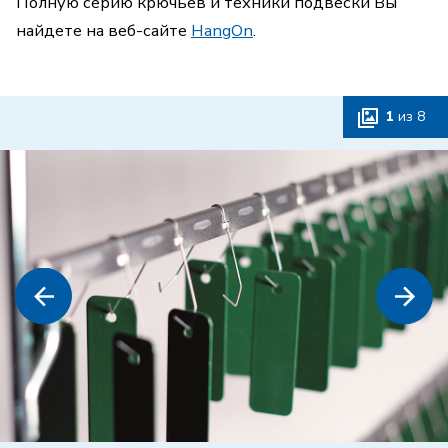
Полную серию крючьев и техники подвески Вы
найдете на веб-сайте
HangOn
.
1
из
8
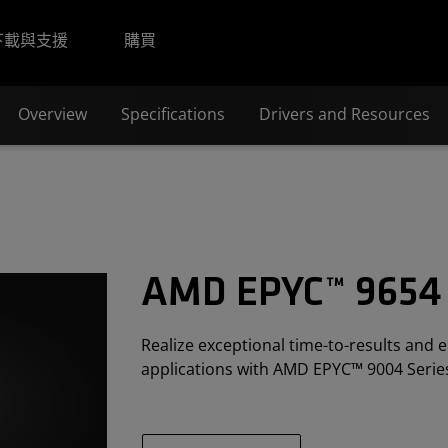
下載與支援
購買
Overview
Specifications
Drivers and Resources
AMD EPYC™ 9654
Realize exceptional time-to-results and e
applications with AMD EPYC™ 9004 Serie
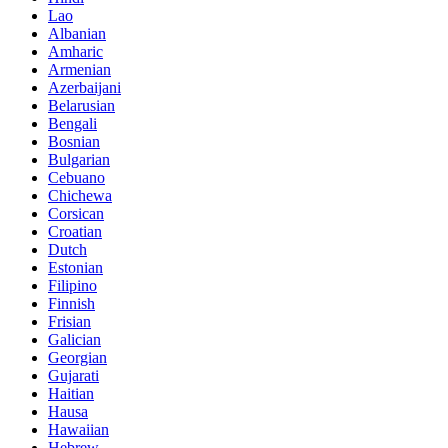
Lao
Albanian
Amharic
Armenian
Azerbaijani
Belarusian
Bengali
Bosnian
Bulgarian
Cebuano
Chichewa
Corsican
Croatian
Dutch
Estonian
Filipino
Finnish
Frisian
Galician
Georgian
Gujarati
Haitian
Hausa
Hawaiian
Hebrew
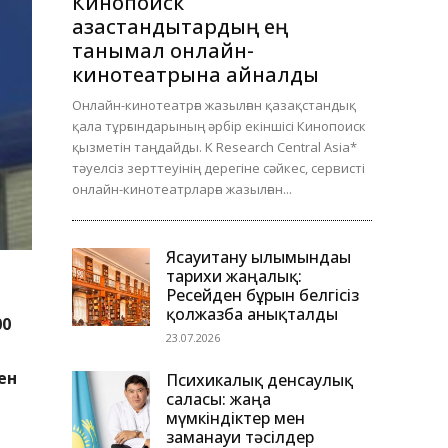
Кинопоиск
қазақстандықтардың ең
танымал онлайн-
кинотеатрына айналды
Онлайн-кинотеатрға жазылған қазақстандық
қала тұрғындарының әрбір екіншісі Кинопоиск
қызметін таңдайды. K Research Central Asia*
тәуелсіз зерттеуінің дерегіне сәйкес, сервисті
онлайн-кинотеатрларға жазылған...
Ясауитану ғылымындағы
тарихи жаңалық:
Ресейден бұрын белгісіз
қолжазба анықталды
00
23.07.2026
ен
Психикалық денсаулық
саласы: жаңа
мүмкіндіктер мен
заманауи тәсілдер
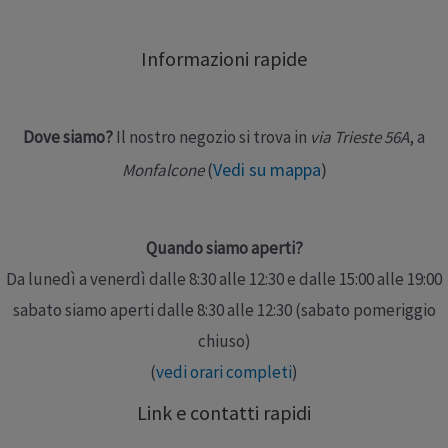
dalla radiazione IR, rinforzando l’architettura cutanea.
Testate dermatologicamente per nichel, cromo e
Informazioni rapide
cobalto, non utilizza sostanze OGM ed è priva di
nanomateriali, parabeni, …
Dove siamo?
Il nostro negozio si trova in
via Trieste 56A
, a
Leggi altro »
Vedi su mappa
)
Monfalcone
(
Quando siamo aperti?
Da lunedì a venerdì dalle 8:30 alle 12:30 e dalle 15:00 alle 19:00
sabato siamo aperti dalle 8:30 alle 12:30 (sabato pomeriggio
chiuso)
(
vedi orari completi
)
Link e contatti rapidi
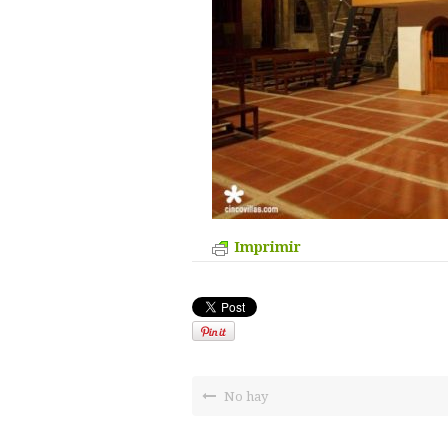
Imprimir
No hay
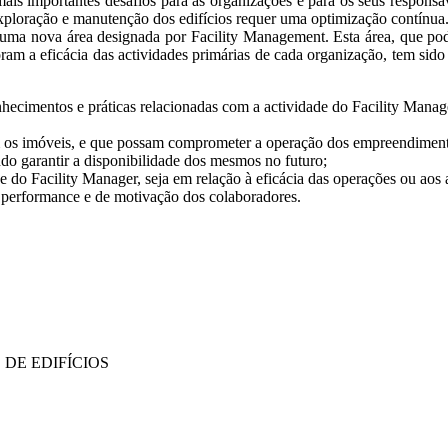
is importantes desafios para as organizações e para os seus responsáv
xploração e manutenção dos edifícios requer uma optimização contínua
o uma nova área designada por Facility Management. Esta área, que po
m a eficácia das actividades primárias de cada organização, tem sido u
nhecimentos e práticas relacionadas com a actividade do Facility Manag
om os imóveis, e que possam comprometer a operação dos empreendimen
ando garantir a disponibilidade dos mesmos no futuro;
 do Facility Manager, seja em relação à eficácia das operações ou aos 
de performance e de motivação dos colaboradores.
DE EDIFÍCIOS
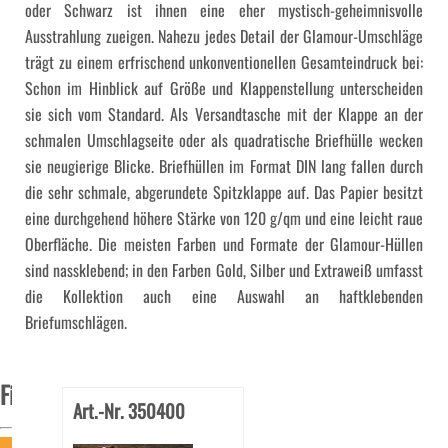
oder Schwarz ist ihnen eine eher mystisch-geheimnisvolle
Ausstrahlung zueigen. Nahezu jedes Detail der Glamour-Umschläge
trägt zu einem erfrischend unkonventionellen Gesamteindruck bei:
Schon im Hinblick auf Größe und Klappenstellung unterscheiden
sie sich vom Standard. Als Versandtasche mit der Klappe an der
schmalen Umschlagseite oder als quadratische Briefhülle wecken
sie neugierige Blicke. Briefhüllen im Format DIN lang fallen durch
die sehr schmale, abgerundete Spitzklappe auf. Das Papier besitzt
eine durchgehend höhere Stärke von 120 g/qm und eine leicht raue
Oberfläche. Die meisten Farben und Formate der Glamour-Hüllen
sind nassklebend; in den Farben Gold, Silber und Extraweiß umfasst
die Kollektion auch eine Auswahl an haftklebenden
Briefumschlägen.
Filter
Art.-Nr. 350400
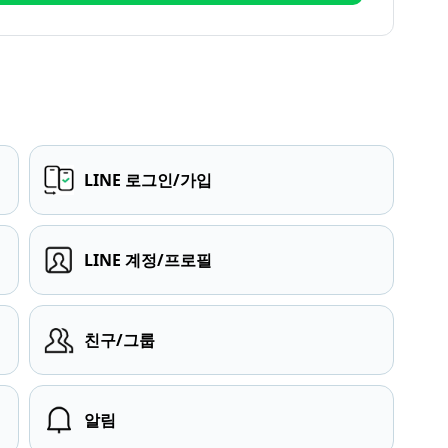
LINE 로그인/가입
LINE 계정/프로필
친구/그룹
알림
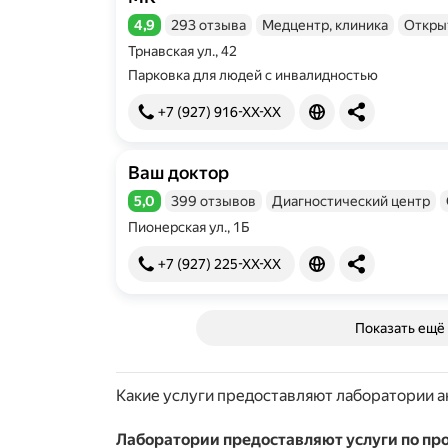
4,9
293 отзыва
Медцентр, клиника
Откры
Рейтинг 4,9 из 5
Трнавская ул., 42
Парковка для людей с инвалидностью
+7 (927) 916-XX-XX
Ваш доктор
5,0
399 отзывов
Диагностический центр
Рейтинг 5,0 из 5
Пионерская ул., 1Б
+7 (927) 225-XX-XX
Показать ещё
Какие услуги предоставляют лаборатории а
Лаборатории предоставляют услуги по п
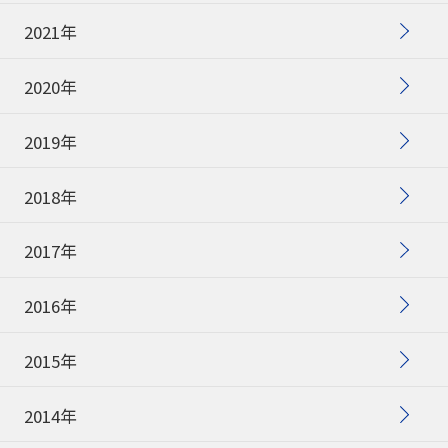
2021年
2020年
2019年
2018年
2017年
2016年
2015年
2014年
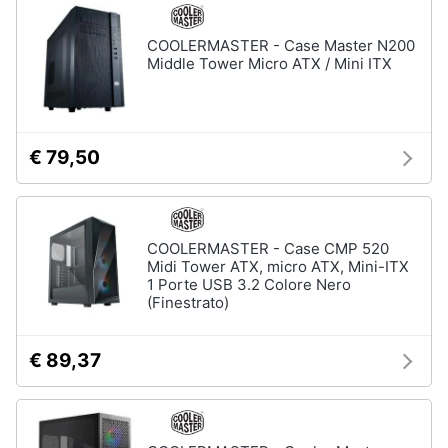
COOLERMASTER - Case Master N200
Middle Tower Micro ATX / Mini ITX
€ 79,50
COOLERMASTER - Case CMP 520
Midi Tower ATX, micro ATX, Mini-ITX
1 Porte USB 3.2 Colore Nero
(Finestrato)
€ 89,37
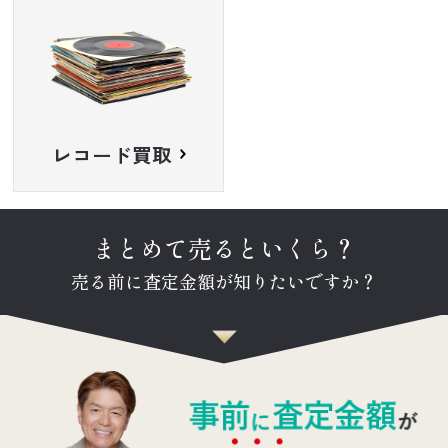
レコード買取
まとめて売るといくら？
売る前に査定金額が知りたいですか？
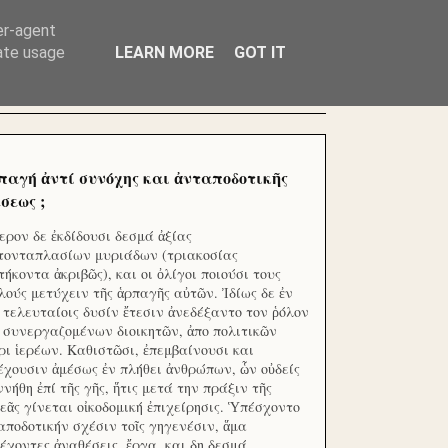
ΧΙΛΙΑΔΕΣ ΜΙΚΡΟΕΠΕΝΔΥΤΕΣ ΕΠΕΝΔΥΣΑΤΕ ΓΙΑ
er-agent
rate usage
LEARN MORE
GOT IT
παγή ἀντί συνόχης και ἀνταποδοτικῆς
σεως ;
ερον δε ἐκδίδουσι δεσμά ἀξίας
τονταπλασίων μυριάδων (τριακοσίας
τήκοντα ἀκριβῶς), και οι ὀλίγοι ποιούσι τους
λούς μετύχειν τῆς ἁρπαγῆς αὐτῶν. Ἰδίως δε ἐν
ς τελευταίοις δυσίν ἔτεσιν ἀνεδέξαντο τον ῥόλον
 συνεργαζομένων διοικητῶν, ἀπο πολιτικῶν
ρι ἱερέων. Καθιστῶσι, ἐπεμβαίνουσι και
έχουσιν ἀμέσως ἐν πλήθει ἀνθρώπων, ὧν οὐδείς
ννήθη ἐπί τῆς γῆς, ἥτις μετά την πράξιν τῆς
εᾶς γίνεται οἰκοδομική ἐπιχείρησις. Ὑπέσχοντο
αποδοτικήν σχέσιν τοῖς γηγενέσιν, ἅμα
έχοντες ἀναθέσεις, ἔργα, και δη δεσμά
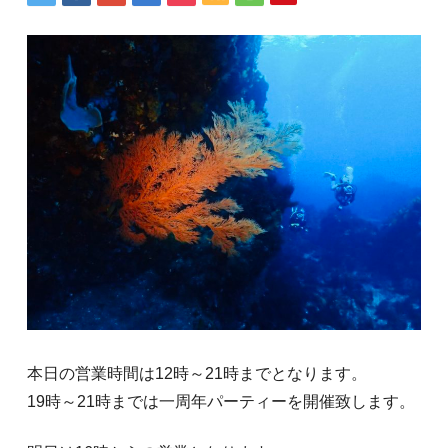
本日の営業時間は12時～21時までとなります。
19時～21時までは一周年パーティーを開催致します。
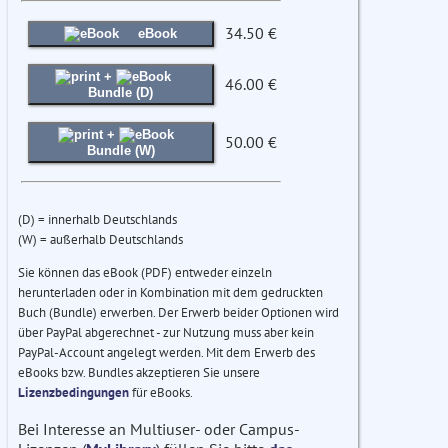
34.50 €
eBook
+
46.00 €
Bundle (D)
+
50.00 €
Bundle (W)
(D) = innerhalb Deutschlands
(W) = außerhalb Deutschlands
Sie können das eBook (PDF) entweder einzeln
herunterladen oder in Kombination mit dem gedruckten
Buch (Bundle) erwerben. Der Erwerb beider Optionen wird
über PayPal abgerechnet - zur Nutzung muss aber kein
PayPal-Account angelegt werden. Mit dem Erwerb des
eBooks bzw. Bundles akzeptieren Sie unsere
Lizenzbedingungen
für eBooks.
Bei Interesse an Multiuser- oder Campus-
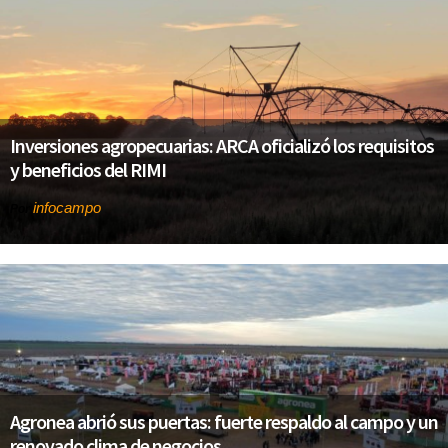
Inversiones agropecuarias: ARCA oficializó los requisitos
y beneficios del RIMI
infocampo
Por
Agronea abrió sus puertas: fuerte respaldo al campo y un
renovado clima de negocios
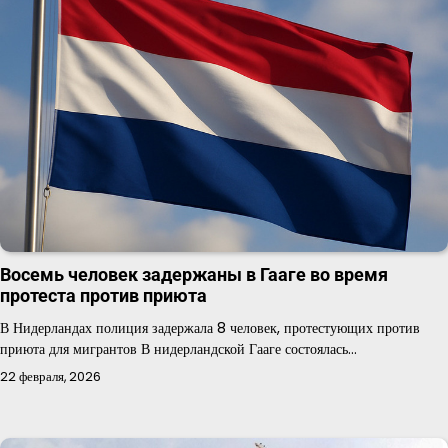
Восемь человек задержаны в Гааге во время
протеста против приюта
В Нидерландах полиция задержала 8 человек, протестующих против
приюта для мигрантов В нидерландской Гааге состоялась…
22 февраля, 2026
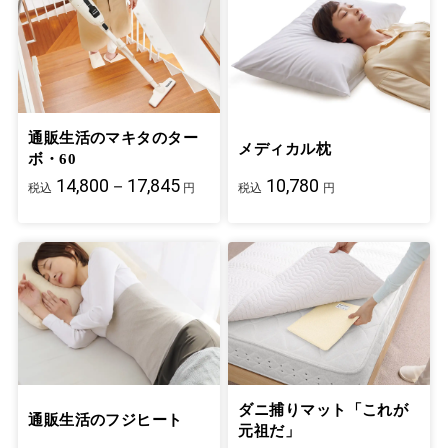
通販生活のマキタのター
メディカル枕
ボ・60
14,800－17,845
10,780
税込
円
税込
円
ダニ捕りマット「これが
通販生活のフジヒート
元祖だ」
= = = = = = =
Leave out the pictures, and retype exactly the lines from the one containing "本日の営業時間は12時～21時までとなります。" through the last line of the data above, no more and no less.

本日の営業時間は12時～21時までとなります。
19時～21時までは一周年パーティーを開催致します。
34.50 €
eBook
+
46.00 €
Bundle (D)
+
50.00 €
Bundle (W)
(D) = innerhalb Deutschlands
(W) = außerhalb Deutschlands
Sie können das eBook (PDF) entweder einzeln
herunterladen oder in Kombination mit dem gedruckten
Buch (Bundle) erwerben. Der Erwerb beider Optionen wird
über PayPal abgerechnet - zur Nutzung muss aber kein
PayPal-Account angelegt werden. Mit dem Erwerb des
eBooks bzw. Bundles akzeptieren Sie unsere
Lizenzbedingungen
für eBooks.
Bei Interesse an Multiuser- oder Campus-
Inversiones agropecuarias: ARCA oficializó los requisitos
y beneficios del RIMI
infocampo
Por
Agronea abrió sus puertas: fuerte respaldo al campo y un
renovado clima de negocios
Восемь человек задержаны в Гааге во время
протеста против приюта
В Нидерландах полиция задержала 8 человек, протестующих против
приюта для мигрантов В нидерландской Гааге состоялась…
22 февраля, 2026
通販生活のマキタのター
メディカル枕
ボ・60
14,800－17,845
10,780
税込
円
税込
円
ダニ捕りマット「これが
通販生活のフジヒート
元祖だ」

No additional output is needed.